Right now, for almost every task, a classical computer will beat out its experimental quantum counterpart, so the systems mostly exist so that researchers can figure out how these computers could work in the future. The summer school, says Holmes, focuses not on the distant blue-sky future but what might come for the field in the next 5-10 years.
Also, the idea that other countries will get good at quantum computing spooks the US government: Quantum computers could theoretically break certain kinds of encryption, the security of which relies on the fact that a classical computer could take centuries to brute-force decode it. “This kind of encryption is based on the difficulty of factoring large numbers into primes,” Elizabeth Crosson, a professor in the Center for Quantum Information and Control at the University of New Mexico and a lecturer for the summer school, said. “This is something that a quantum computer can do efficiently but a classical computer can’t.”

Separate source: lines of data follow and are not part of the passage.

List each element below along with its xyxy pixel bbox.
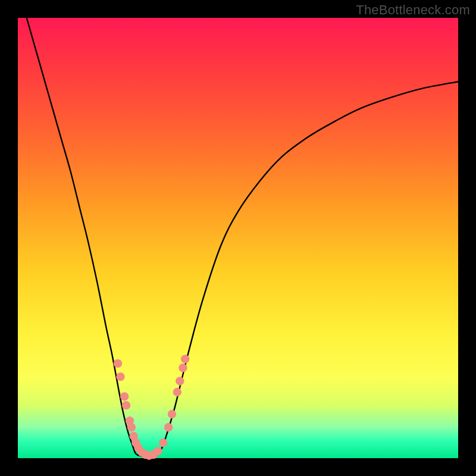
data-marker: [178, 364, 187, 372]
bottleneck-curve: [27, 18, 458, 457]
chart-svg: [18, 18, 458, 458]
data-marker: [164, 423, 173, 431]
data-marker: [114, 359, 122, 368]
curve-layer: [27, 18, 458, 457]
data-marker: [116, 372, 124, 381]
chart-frame: TheBottleneck.com: [0, 0, 476, 476]
data-marker: [159, 439, 167, 447]
watermark-text: TheBottleneck.com: [356, 2, 470, 18]
data-marker: [127, 423, 136, 431]
data-marker: [176, 377, 184, 385]
data-marker: [122, 401, 130, 409]
data-marker: [173, 388, 181, 396]
chart-plot-area: [18, 18, 458, 458]
data-marker: [181, 355, 189, 363]
marker-layer: [114, 355, 190, 459]
data-marker: [168, 410, 176, 418]
data-marker: [154, 447, 162, 455]
data-marker: [120, 392, 129, 400]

A quantum computer can also itself encrypt information, entangling subatomic particles to do so rather than relying on eighth-grade math. That’s why the US wants to build its own functional computers first: because it’s the best, obviously, and because it could decode others’ secrets and more safely store its own. The National Institute of Standards and Technology is currently pouring resources into “post-quantum cryptography,” classical encryption that can work even if a computer has 15 times the qubits of Google’s current superlative system.
For any of that, though, you need human power, not just computing power. And if schools aren’t spitting out such humans, you send them to summer school—a laid-back way, complete with barbecues, to try to save information security.
This is part of what drew Holmes, who started out as a philosophy major and added physics as a double major, to the topic and the LANL program. “I liked it when physics got philosophical,” she said. “And when philosophy was asking questions about the real world.” Quantum mechanics seemed like a place where the two entangled themselves most tightly. Today, she’s doing a PhD focusing on quantum thermodynamics at Imperial College London. She came to the summer school to broaden her subatomic knowledge, and for the collaboration that isn’t always part of theoretical physics.
Even the bigwigs chill out at LANL’s program: Last summer, Coles invited MIT mathematician Peter Shor—the guy who developed the quantum algorithm that does the kind of factoring that could unscramble our secret scrambled bits. “He’s arguably the biggest name in our field,” said Coles. Coles has a picture of him casually eating sourdough bread out of a paper bag. Students and faculty sip beer in the background, taking a break from the future to enjoy the present. Or, perhaps, like a qubit, they’re superimposing those states of being.